Créée en 2005, la Fondation Vaincre Alzheimer est une Fondation Reconnue d’Utilité Publique. L’organisation finance chaque année la recherche scientifique d’excellence en France. En soutenant les projets les plus prometteurs, grâce à vos dons, la Fondation espère contribuer à la découverte d’un traitement efficace contre la maladie d’Alzheimer.

Dr. Jean-Charles Lambert

INSERM, Institut Pasteur – Lille

Possible association des gènes du collagène avec la maladie d’Alzheimer ?

La génétique des formes les plus communes de la maladie d’Alzheimer apparait complexe. A ce jour, seul le gène de l’apolipoprotéine E (APOE) est reconnu comme un déterminant génétique majeur de ces formes communes même si de nombreuses études ont été réalisées pour découvrir de nouveaux facteurs génétiques.

Nous avons postulé que des gènes différentiellement exprimés dans le cerveau des malades par rapport à celui de personnes non démentes et localisés dans des régions chromosomiques reconnues d’intérêt pour la maladie d’Alzheimer, étaient potentiellement des gènes candidats pour la pathologie.

1er Novembre 2007 – 31 Octobre 2008

39 625€

Dr. Thierry Pillot

Institut National Polytechnique de Lorraine, Lipidomix – Nancy

Validation fonctionnelle d’une stratégie thérapeutique pour la maladie d’Alzheimer

Notre objectif est d’étudier l’intérêt fonctionnel de l’administration en continu de peptides neuroprotecteurs in vivo, afin de prévenir les dommages des neurones (dûs aux oligomères d’Aβ solubles) ainsi que les déficits comportementaux et cognitifs présents dans les modèles expérimentaux de la maladie d’Alzheimer.
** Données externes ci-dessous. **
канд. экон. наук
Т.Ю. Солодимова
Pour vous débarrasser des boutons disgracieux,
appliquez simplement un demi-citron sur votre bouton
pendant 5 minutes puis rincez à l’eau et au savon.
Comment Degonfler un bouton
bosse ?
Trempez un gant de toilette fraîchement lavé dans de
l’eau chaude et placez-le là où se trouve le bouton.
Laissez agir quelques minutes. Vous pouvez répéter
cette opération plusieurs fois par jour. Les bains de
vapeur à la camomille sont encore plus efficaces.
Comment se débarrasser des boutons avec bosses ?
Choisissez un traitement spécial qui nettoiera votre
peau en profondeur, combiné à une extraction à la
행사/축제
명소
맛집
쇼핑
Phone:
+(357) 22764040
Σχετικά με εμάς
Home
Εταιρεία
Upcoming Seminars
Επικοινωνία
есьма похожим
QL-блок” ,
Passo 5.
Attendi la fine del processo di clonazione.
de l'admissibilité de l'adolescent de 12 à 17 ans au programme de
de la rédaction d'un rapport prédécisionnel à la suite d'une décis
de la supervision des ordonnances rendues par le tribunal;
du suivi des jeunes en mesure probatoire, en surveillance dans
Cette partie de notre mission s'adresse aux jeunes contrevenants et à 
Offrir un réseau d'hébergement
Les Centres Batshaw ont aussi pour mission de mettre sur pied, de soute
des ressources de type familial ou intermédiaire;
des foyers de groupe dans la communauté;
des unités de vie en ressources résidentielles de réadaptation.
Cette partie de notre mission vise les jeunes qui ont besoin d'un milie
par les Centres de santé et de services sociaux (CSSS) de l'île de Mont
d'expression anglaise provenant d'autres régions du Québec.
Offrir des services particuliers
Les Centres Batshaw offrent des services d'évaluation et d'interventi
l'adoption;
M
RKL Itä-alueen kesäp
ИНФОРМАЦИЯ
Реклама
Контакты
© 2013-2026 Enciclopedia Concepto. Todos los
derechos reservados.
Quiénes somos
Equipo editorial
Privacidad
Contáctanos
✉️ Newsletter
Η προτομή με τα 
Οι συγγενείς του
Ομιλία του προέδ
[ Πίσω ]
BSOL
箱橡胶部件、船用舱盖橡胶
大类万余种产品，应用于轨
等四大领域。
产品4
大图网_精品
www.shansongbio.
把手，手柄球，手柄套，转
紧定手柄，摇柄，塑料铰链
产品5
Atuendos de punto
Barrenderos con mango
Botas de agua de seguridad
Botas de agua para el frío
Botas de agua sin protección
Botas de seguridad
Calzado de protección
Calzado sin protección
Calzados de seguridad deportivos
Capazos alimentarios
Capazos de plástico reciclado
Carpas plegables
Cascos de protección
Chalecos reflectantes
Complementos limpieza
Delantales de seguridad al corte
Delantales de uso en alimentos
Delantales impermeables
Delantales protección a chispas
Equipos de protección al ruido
Pour garantir une administration à long terme ainsi que des concentrations locales élevées de peptides neuroprotecteurs, en particulier dans les structures cérébrales comme l’hippocampe, nous avons choisi de développer des cellules exprimant et sécrétant l’agent thérapeutique, suivi de son encapsulation dans des billes d’alginate et son implantation sélective dans le cerveau.

La sécrétion in situ de ces facteurs à partir de cellules incorporant l’alginate doit assurer une protection contre la toxicité de l’Aβ vis à vis des neurones voisins et, éventuellement, vis-à-vis de structures plus éloignées dans le cerveau.

1e novembre 2007 – 31 octobre 2008

40 000€

Prof. Dr. Charles Duyckaerts

Hôpital de La Salpêtrière – Laboratoire de Neuropathologie Escourolle – Paris

Etude des lipides associés à la protéine Aβ et aux plaques amyloïdes

La sécrétion physiologique du peptide Aβ soulève une difficulté: enchâssé dans la membrane cellulaire pour un tiers de sa séquence, il ne peut la quitter sans l’aide de partenaires capables de se fixer à sa partie hydrophobe. Il précipiterait sans délai, et ne pourrait pas faire l’objet d’une clairance physiologique. Le peptide Aβ, injecté seul, n’induit pas la formation des lésions. En revanche, la surproduction endogène de peptide Aβ, chez la souris transgénique, cause une cascade d’événements responsables de l’apparition des lésions. Le peptide Aβ produit in vivo semble donc associé à une ou plusieurs molécules nécessaires au développement de la pathologie. Celles-ci sont mal connues. Nous avons testé l’hypothèse selon laquelle la sécrétion et le transport du peptide Aβ fait appel à une interaction avec le cholestérol et son transporteur, l’apolipoprotéine E.